[Start of section]

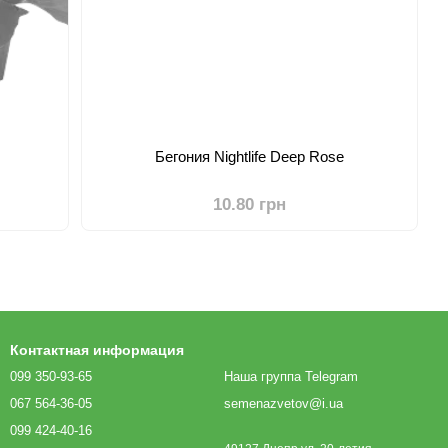
Бегония Nightlife Deep Rose
10.80 грн
Контактная информация
099 350-93-65
Наша группа Telegram
067 564-36-05
semenazvetov@i.ua
099 424-40-16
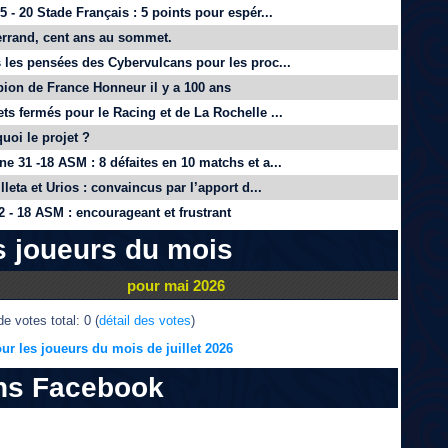
 - 20 Stade Français : 5 points pour espér...
rrand, cent ans au sommet.
 les pensées des Cybervulcans pour les proc...
on de France Honneur il y a 100 ans
ts fermés pour le Racing et de La Rochelle ...
quoi le projet ?
e 31 -18 ASM : 8 défaites en 10 matchs et a...
lleta et Urios : convaincus par l’apport d...
 - 18 ASM : encourageant et frustrant
s joueurs du mois
pour mai 2026
e votes total: 0 (
détail des votes
)
ur les joueurs du mois de juillet 2026
ns Facebook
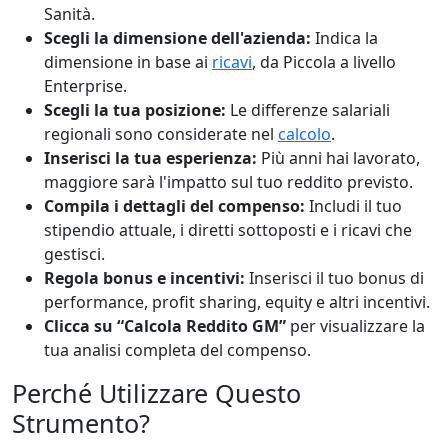
Sanità.
Scegli la dimensione dell'azienda:
Indica la
dimensione in base ai
ricavi
, da Piccola a livello
Enterprise.
Scegli la tua posizione:
Le differenze salariali
regionali sono considerate nel
calcolo
.
Inserisci la tua esperienza:
Più anni hai lavorato,
maggiore sarà l'impatto sul tuo reddito previsto.
Compila i dettagli del compenso:
Includi il tuo
stipendio attuale, i diretti sottoposti e i ricavi che
gestisci.
Regola bonus e incentivi:
Inserisci il tuo bonus di
performance, profit sharing, equity e altri incentivi.
Clicca su “Calcola Reddito GM”
per visualizzare la
tua analisi completa del compenso.
Perché Utilizzare Questo
Strumento?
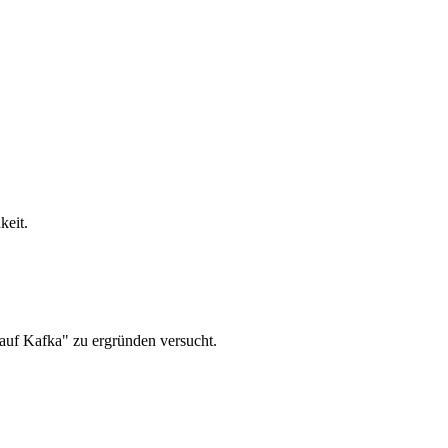
keit.
auf Kafka" zu ergründen versucht.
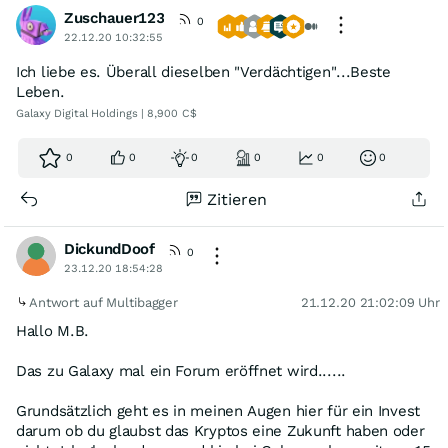
Zuschauer123
0
22.12.20 10:32:55
Ich liebe es. Überall dieselben "Verdächtigen"...Beste
Leben.
Galaxy Digital Holdings | 8,900 C$
0
0
0
0
0
0
Zitieren
DickundDoof
0
23.12.20 18:54:28
Antwort auf Multibagger
21.12.20 21:02:09 Uhr
Hallo M.B.
Das zu Galaxy mal ein Forum eröffnet wird......
Grundsätzlich geht es in meinen Augen hier für ein Invest
darum ob du glaubst das Kryptos eine Zukunft haben oder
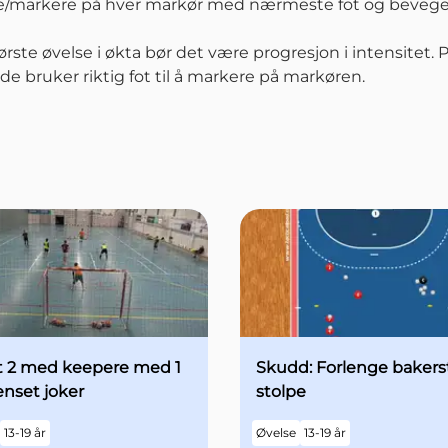
rke/markere på hver markør med nærmeste fot og bevege
ørste øvelse i økta bør det være progresjon i intensitet. P
 de bruker riktig fot til å markere på markøren.
t 2 med keepere med 1
Skudd: Forlenge bakers
nset joker
stolpe
13-19 år
Øvelse
13-19 år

[End of section]

-- PROBLEM REQUIREMENTS --
Type the listing above out again exactly, and omit all pictures.

-- WRITTEN ANSWER --
Бегония Nightlife Deep Rose
10.80 грн
Контактная информация
099 350-93-65
Наша группа Telegram
067 564-36-05
semenazvetov@i.ua
099 424-40-16
 - 20 Stade Français : 5 points pour espér...
rrand, cent ans au sommet.
 les pensées des Cybervulcans pour les proc...
on de France Honneur il y a 100 ans
ts fermés pour le Racing et de La Rochelle ...
quoi le projet ?
e 31 -18 ASM : 8 défaites en 10 matchs et a...
lleta et Urios : convaincus par l’apport d...
 - 18 ASM : encourageant et frustrant
s joueurs du mois
pour mai 2026
e votes total: 0 (
détail des votes
)
ur les joueurs du mois de juillet 2026
ns Facebook
Sanità.
Scegli la dimensione dell'azienda:
Indica la
dimensione in base ai
ricavi
, da Piccola a livello
Enterprise.
Scegli la tua posizione:
Le differenze salariali
regionali sono considerate nel
calcolo
.
Inserisci la tua esperienza:
Più anni hai lavorato,
maggiore sarà l'impatto sul tuo reddito previsto.
Compila i dettagli del compenso:
Includi il tuo
stipendio attuale, i diretti sottoposti e i ricavi che
gestisci.
Regola bonus e incentivi:
Inserisci il tuo bonus di
performance, profit sharing, equity e altri incentivi.
Clicca su “Calcola Reddito GM”
per visualizzare la
tua analisi completa del compenso.
Perché Utilizzare Questo
Strumento?
keit.
auf Kafka" zu ergründen versucht.
Zuschauer123
0
22.12.20 10:32:55
Ich liebe es. Überall dieselben "Verdächtigen"...Beste
Leben.
Galaxy Digital Holdings | 8,900 C$
0
0
0
0
0
0
Zitieren
DickundDoof
0
23.12.20 18:54:28
Antwort auf Multibagger
21.12.20 21:02:09 Uhr
Hallo M.B.
Das zu Galaxy mal ein Forum eröffnet wird......
Grundsätzlich geht es in meinen Augen hier für ein Invest
darum ob du glaubst das Kryptos eine Zukunft haben oder
rke/markere på hver markør med nærmeste fot og bevege
ørste øvelse i økta bør det være progresjon i intensitet. P
 de bruker riktig fot til å markere på markøren.
t 2 med keepere med 1
Skudd: Forlenge bakers
nset joker
stolpe
13-19 år
Øvelse
13-19 år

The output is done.